The word mortgage originates from Ancient Greece from the name of special pillars ὑποθήκη

on the border of the borrower’s land plot, which translated from ancient Greek meant “support”, “stand”, with an inscription that said that this land secures the debt.
This method of ensuring the fulfillment of an obligation - through a pledge of land - was known back in Ancient Egypt, but the foundations of law were developed by the ancient Greeks, therefore mortgage in Roman law as a special type of pledge with the collateral remaining with the debtor began to be called the Greek word mortgage .
But not every pledge is a mortgage, since this requires the condition that the pledge be of a public nature. A mortgage is a pledge that requires the transaction to be registered with a special body that registers real estate transactions, as a result of which corresponding records will appear indicating that the property is encumbered with a pledge. After this, any interested person may request an extract from the State Register of Rights to Real Estate and Transactions with It. In this extract, if the property is mortgaged, it will be indicated that there is an encumbrance: a pledge.

The main differences between a mortgage and a home loan

  1. A mortgage is issued only for the purchase of housing.
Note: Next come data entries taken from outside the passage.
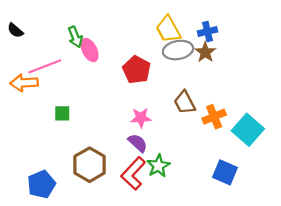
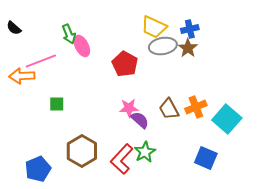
yellow trapezoid: (168, 29) -> (154, 27), turned -36
brown trapezoid: (185, 102) -> (169, 109), moved
purple semicircle: (138, 143) -> (140, 120), moved

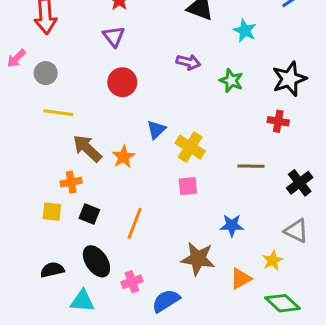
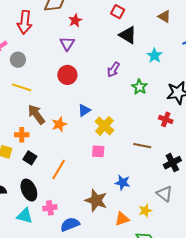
purple arrow: (188, 62) -> (113, 70), turned 98
cyan triangle: (82, 301) -> (25, 216), moved

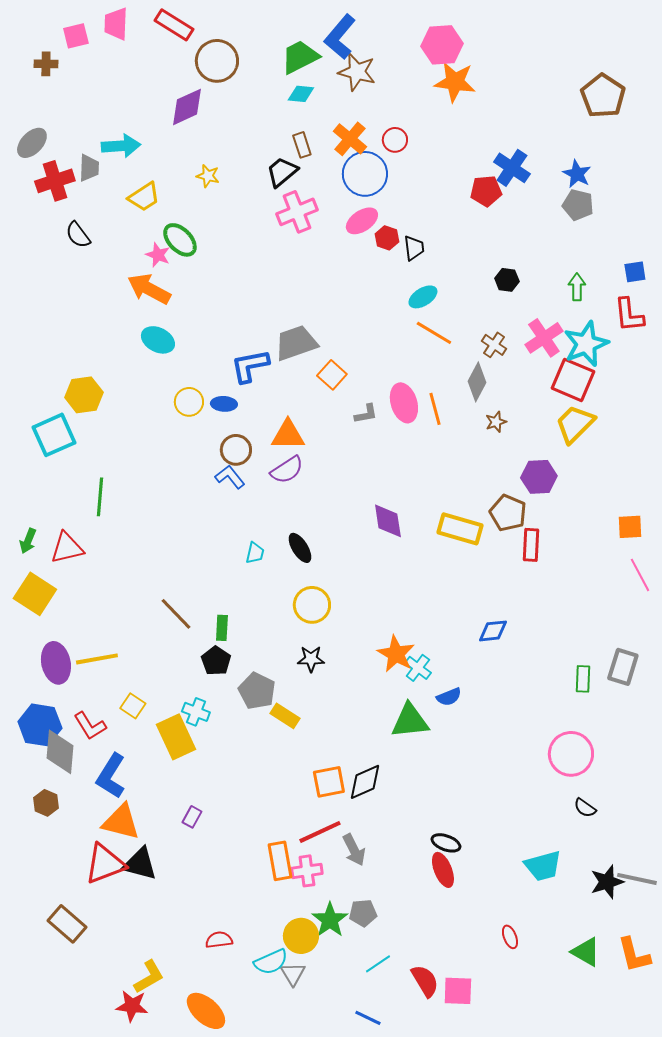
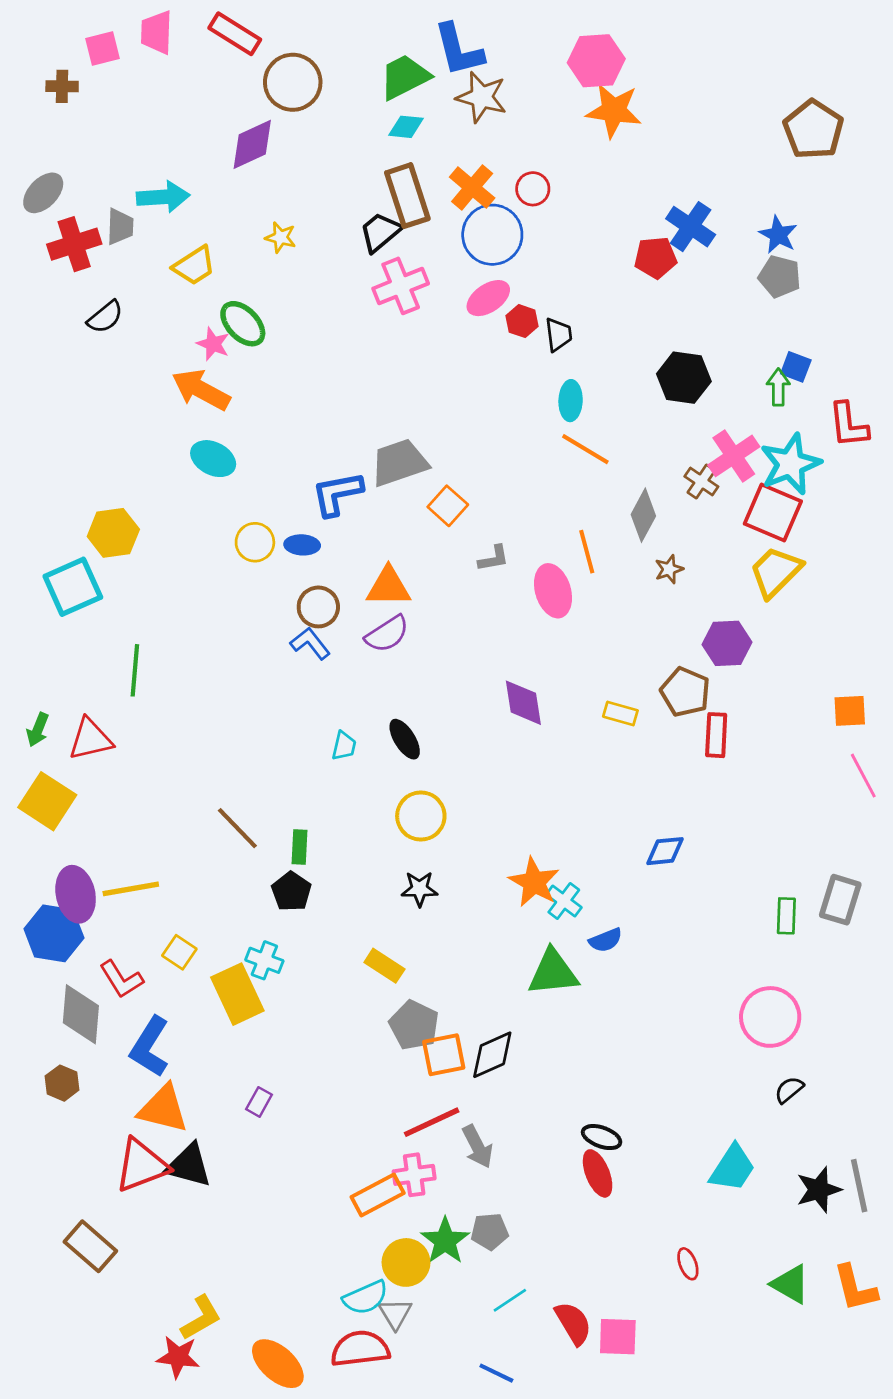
blue L-shape: (340, 37) -> (459, 50), turned -54
brown rectangle: (302, 145) -> (407, 196), size x1.8
black semicircle: (78, 235) -> (105, 317), turned -92
blue square: (635, 272) -> (796, 367), moved, turned 30
black hexagon: (507, 280) -> (684, 378), size x1.6
cyan ellipse: (423, 297) -> (571, 401), turned -56
brown cross: (494, 345) -> (701, 482), moved
pink ellipse: (404, 403) -> (553, 591), moved
yellow rectangle: (460, 529) -> (620, 714), size x0.6
gray pentagon: (257, 691) -> (414, 1025), moved
blue hexagon: (40, 725) -> (54, 933), moved
black semicircle: (585, 808) -> (789, 1090), turned 105
orange rectangle: (280, 861) -> (378, 1195), moved, turned 72
cyan trapezoid: (543, 866) -> (732, 1168), turned -42
gray line: (637, 879) -> (859, 1186), turned 66
red semicircle: (219, 940) -> (360, 1349), moved, size x1.6

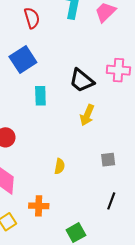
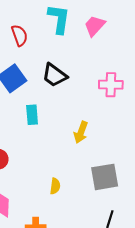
black trapezoid: (82, 81) -> (55, 75), moved
gray square: (108, 160) -> (105, 177), size x1.8

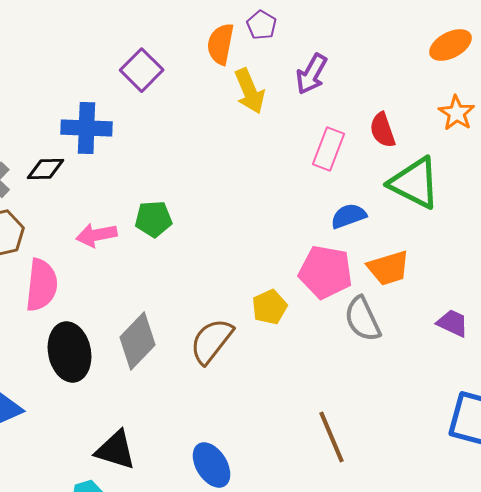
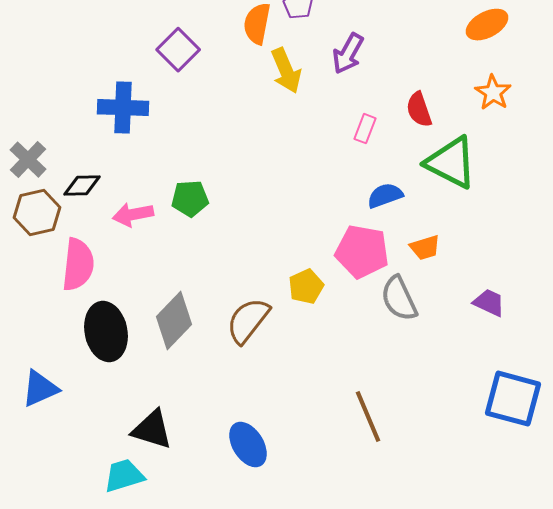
pink rectangle: (329, 149) -> (365, 129), size x0.7
black diamond: (46, 169) -> (82, 186), moved
orange trapezoid: (389, 268) -> (425, 248), size x0.7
In this case, the latter acts as collateral. Credit is provided for any purpose. A housing loan can be issued with or without collateral. The borrower's existing property can act as collateral.
  2. To obtain a loan, it takes less time and a standard package of documents; fewer requirements are imposed on the borrower. Getting a mortgage approved is more difficult and takes longer, and requires a down payment and insurance for the duration of the debt repayment.
  3. The interest rate on a mortgage is significantly lower than on a home loan. Repayment terms are longer, which allows you to pay off debt with less damage to the budget.
  4. If the borrower for some reason is unable to repay the debt, according to the rules of mortgage lending, the home will be sold, and the proceeds will cover the debt to the bank. If we are talking about a home loan, then the housing remains the property of the borrower, but failure to repay the debt will lead to significant financial losses.
  5. When purchasing a home using a loan, the borrower immediately becomes the owner. When applying for a mortgage, the property becomes a person’s property only after the debt to the bank is fully repaid.

When choosing, you can contact a lawyer or a bank employee who will explain in detail all the nuances of each real estate acquisition program. You need to study the relevant literature in order to know all the intricacies of applying for a loan from a bank. The main differences between the two types of lending are quite simple and understandable.